I contacted a newly-ready foster family, to see if they might be willing to take on the extra challenge of fostering these frail babies and, very bravely, they said yes. The next day, I picked up the foursome and delivered them to their new family, along with meds, heating pad, a crate for indoor nighttime fostering, etc.
We spent hours examining, spraying, weighing, assessing and pilling the babies. For their part, while the birds weren't thrilled with all the scary handling and procedures, their little pigeon faces were lit up with pleasure at feeling sunshine and fresh air and having the space to stretch out and explore. Jane's family has impressed me with their ability to absorb this crash course in pigeon rescue. Eleven year old M says, "It's very fun and so amazing to watch the birds grow up."
Instead of taking on the incredibly low-maintenance, ready-for-adoption, pair of adult pigeons they had been expecting, they had opened their hearts and home to four frail, needy, high-risk youngsters.

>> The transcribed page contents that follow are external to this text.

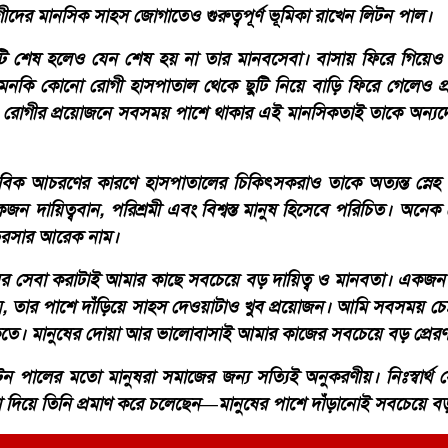
ীদের মানসিক সাহস জোগাতেও গুরুত্বপূর্ণ ভূমিকা রাখেন লিটন পাল।
িউটি শেষ হলেও যেন শেষ হয় না তার মানবসেবা। বাসায় ফিরে গিয়ে
কি কোনো রোগী হাসপাতাল থেকে ছুটি নিয়ে বাড়ি ফিরে গেলেও প্রয়
। রোগীর প্রয়োজনে সবসময় পাশে থাকার এই মানসিকতাই তাকে অন্য
বিক আচরণের কারণে হাসপাতালের চিকিৎসকরাও তাকে অত্যন্ত স্নে
ন দায়িত্ববান, পরিশ্রমী এবং বিশ্বস্ত মানুষ হিসেবে পরিচিত। অনেক
ভরসার আরেক নাম।
ষের সেবা করাটাই আমার কাছে সবচেয়ে বড় দায়িত্ব ও মানবতা। একজন 
য়, তার পাশে দাঁড়িয়ে সাহস দেওয়াটাও খুব প্রয়োজন। আমি সবসময় চেষ
। মানুষের দোয়া আর ভালোবাসাই আমার কাজের সবচেয়ে বড় প্রেরণ
ন পালের মতো মানুষরা সমাজের জন্য সত্যিই অনুকরণীয়। নিঃস্বার্থ স
া দিয়ে তিনি প্রমাণ করে চলেছেন—মানুষের পাশে দাঁড়ানোই সবচেয়ে ব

These birds required multiple trips to the vet, daily meds and weigh-ins, and lots and lots of follow up. Their foster family never complained. They rose to every challenge and did an amazing job- better than I could have hoped. And the babies loved their spacious aviary, their cozy heating pads, the sunshine and tender care.
But tragically, heartbreakingly, despite all of our best efforts including avian vet hospitalization, Truffles and Speckles died. Their immune systems were too compromised and we could not save them. They had some really good days and they came so close to living happily ever after...
What we do matters. Many of us came together to give four weak, unwanted squab their best and only chance. For Fluffball and Donut, the future is promising. They are continuing to grow stronger, their foster family is ready to adopt them and, when the time is right, another pair as well. For Truffles and Speckles, their time in the sun was too short. But they will never be forgotten.
It is a constant challenge to sustain enough support to care for all the birds for whom we are already responsible, to respond to all the new requests for our help and to not over-stretch to the breakdown point, harming birds, volunteers or the organization along the way. It is your generous support- your time, talents and donations that enable us to do this life-saving, culture-changing work. Thank you.
P.S. Today, June 13th, is Pigeon Appreciation Day! Please know- the pigeons appreciate you everyday!